United States v. Baker

30 M.J. 594, 1990 CMR LEXIS 243, 1990 WL 32552
CourtU.S. Army Court of Military Review
DecidedMarch 22, 1990
DocketACMR 8802811
StatusPublished
Cited by1 cases

This text of 30 M.J. 594 (United States v. Baker) is published on Counsel Stack Legal Research, covering U.S. Army Court of Military Review primary law. Counsel Stack provides free access to over 12 million legal documents including statutes, case law, regulations, and constitutions.

Bluebook
United States v. Baker, 30 M.J. 594, 1990 CMR LEXIS 243, 1990 WL 32552 (usarmymilrev 1990).

Opinion

OPINION OF THE COURT

JOHNSON, Judge:

Appellant was tried by a general court-martial composed of officer and enlisted members at Fort Hood, Texas, on 6 December 1988. Pursuant to his pleas, appellant was found guilty of conspiracy to distribute methamphetamine, absence without leave terminated by apprehension, distribution of methamphetamine (three specifications), and distribution of lysergic acid diethylamide in violation of Articles 81, 86, and 112a, Uniform Code of Military Justice, 10 U.S.C. §§ 881, 886, and 912a (1982 and Supp.

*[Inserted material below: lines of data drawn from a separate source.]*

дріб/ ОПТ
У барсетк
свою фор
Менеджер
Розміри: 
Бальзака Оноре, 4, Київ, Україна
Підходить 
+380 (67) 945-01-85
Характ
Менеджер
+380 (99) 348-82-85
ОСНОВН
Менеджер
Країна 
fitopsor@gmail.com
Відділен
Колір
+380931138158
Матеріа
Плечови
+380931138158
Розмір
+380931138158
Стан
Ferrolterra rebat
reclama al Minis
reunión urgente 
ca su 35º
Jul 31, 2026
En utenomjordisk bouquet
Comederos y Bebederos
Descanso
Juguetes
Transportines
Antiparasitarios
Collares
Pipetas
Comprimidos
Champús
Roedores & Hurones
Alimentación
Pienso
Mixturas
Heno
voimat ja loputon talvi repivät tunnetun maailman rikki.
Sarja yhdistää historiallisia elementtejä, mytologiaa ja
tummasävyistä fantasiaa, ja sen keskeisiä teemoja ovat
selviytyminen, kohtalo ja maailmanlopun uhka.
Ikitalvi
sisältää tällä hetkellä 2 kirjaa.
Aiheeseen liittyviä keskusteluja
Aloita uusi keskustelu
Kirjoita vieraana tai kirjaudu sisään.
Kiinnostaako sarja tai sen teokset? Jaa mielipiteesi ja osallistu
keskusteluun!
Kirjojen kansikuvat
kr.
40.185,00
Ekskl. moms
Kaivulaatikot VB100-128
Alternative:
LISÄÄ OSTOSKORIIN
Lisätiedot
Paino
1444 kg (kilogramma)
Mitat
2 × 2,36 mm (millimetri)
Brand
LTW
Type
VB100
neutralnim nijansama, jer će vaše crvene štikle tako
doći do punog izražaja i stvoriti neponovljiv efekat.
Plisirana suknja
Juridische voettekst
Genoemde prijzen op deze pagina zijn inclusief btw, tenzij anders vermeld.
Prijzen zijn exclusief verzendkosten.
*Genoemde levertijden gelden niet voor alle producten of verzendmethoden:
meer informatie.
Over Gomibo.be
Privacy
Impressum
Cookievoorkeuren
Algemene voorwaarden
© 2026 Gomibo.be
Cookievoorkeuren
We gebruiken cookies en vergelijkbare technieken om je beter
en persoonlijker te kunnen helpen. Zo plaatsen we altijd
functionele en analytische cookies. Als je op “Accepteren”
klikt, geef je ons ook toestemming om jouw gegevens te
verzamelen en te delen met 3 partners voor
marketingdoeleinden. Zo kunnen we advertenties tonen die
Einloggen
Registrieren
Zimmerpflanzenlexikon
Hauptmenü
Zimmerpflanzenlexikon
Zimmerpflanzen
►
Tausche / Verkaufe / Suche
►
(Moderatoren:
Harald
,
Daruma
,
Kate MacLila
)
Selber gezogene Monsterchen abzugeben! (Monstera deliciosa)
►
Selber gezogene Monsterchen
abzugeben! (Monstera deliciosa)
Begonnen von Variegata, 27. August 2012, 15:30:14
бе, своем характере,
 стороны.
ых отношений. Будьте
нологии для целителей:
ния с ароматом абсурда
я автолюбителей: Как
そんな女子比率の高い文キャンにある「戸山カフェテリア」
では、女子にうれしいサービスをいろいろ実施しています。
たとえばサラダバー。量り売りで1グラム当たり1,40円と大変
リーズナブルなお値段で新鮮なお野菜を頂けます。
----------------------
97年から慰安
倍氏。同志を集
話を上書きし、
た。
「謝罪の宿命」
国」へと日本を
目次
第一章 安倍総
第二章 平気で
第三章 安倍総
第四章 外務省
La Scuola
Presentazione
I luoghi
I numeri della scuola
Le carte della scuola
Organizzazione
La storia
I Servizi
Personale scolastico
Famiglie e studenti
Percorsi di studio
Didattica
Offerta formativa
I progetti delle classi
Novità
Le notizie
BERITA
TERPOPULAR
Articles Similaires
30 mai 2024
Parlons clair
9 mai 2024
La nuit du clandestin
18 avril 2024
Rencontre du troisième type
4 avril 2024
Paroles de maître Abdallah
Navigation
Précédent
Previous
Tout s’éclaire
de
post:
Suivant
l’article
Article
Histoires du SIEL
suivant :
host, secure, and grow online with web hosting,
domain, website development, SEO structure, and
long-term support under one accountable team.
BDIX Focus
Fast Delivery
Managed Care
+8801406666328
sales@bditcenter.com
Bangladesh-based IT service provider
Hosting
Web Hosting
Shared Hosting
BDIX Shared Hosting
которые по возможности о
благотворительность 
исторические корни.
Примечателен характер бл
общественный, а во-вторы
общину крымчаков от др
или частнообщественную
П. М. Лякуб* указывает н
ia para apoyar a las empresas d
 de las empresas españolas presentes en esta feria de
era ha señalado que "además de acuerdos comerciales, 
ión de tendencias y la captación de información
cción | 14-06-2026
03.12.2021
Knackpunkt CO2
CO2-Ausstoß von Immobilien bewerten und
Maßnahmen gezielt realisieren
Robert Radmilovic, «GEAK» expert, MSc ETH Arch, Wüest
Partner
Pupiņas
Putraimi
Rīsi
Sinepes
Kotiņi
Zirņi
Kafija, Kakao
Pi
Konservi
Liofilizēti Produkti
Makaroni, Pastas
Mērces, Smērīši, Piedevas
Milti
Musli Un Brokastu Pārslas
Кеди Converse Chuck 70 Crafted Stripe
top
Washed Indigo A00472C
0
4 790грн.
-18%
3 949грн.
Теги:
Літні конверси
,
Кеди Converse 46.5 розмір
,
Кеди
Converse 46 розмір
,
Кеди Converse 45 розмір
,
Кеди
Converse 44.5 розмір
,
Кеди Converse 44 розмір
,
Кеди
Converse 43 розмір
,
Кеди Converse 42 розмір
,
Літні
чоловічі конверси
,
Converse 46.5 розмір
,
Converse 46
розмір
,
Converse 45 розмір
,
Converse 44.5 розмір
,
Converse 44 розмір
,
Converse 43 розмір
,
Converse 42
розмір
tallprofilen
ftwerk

IV 1986) [hereinafter UCMJ].

[595]*595As announced by the president of the panel, appellant was sentenced to confinement for ten years, total forfeitures, reduction to Private El, and a fine of $1100.00. Following adjournment, the military judge was advised that there may have been an error in announcing the sentence. He thereafter called two post-trial sessions.

At the first session on 8 December 1988,1 the panel members were questioned as to the sentence adjudged during their deliberations, and all agreed that the adjudged sentence had included a dishonorable discharge. At the second session, held on 22 December 1988, the military judge announced that the sentence which included the dishonorable discharge could be approved.

Pursuant to a pretrial agreement, the convening authority thereafter approved the findings and only so much of the sentence as provided for a dishonorable discharge, confinement for five years, total forfeitures, a fine of $1,100.00, and reduction to Private El.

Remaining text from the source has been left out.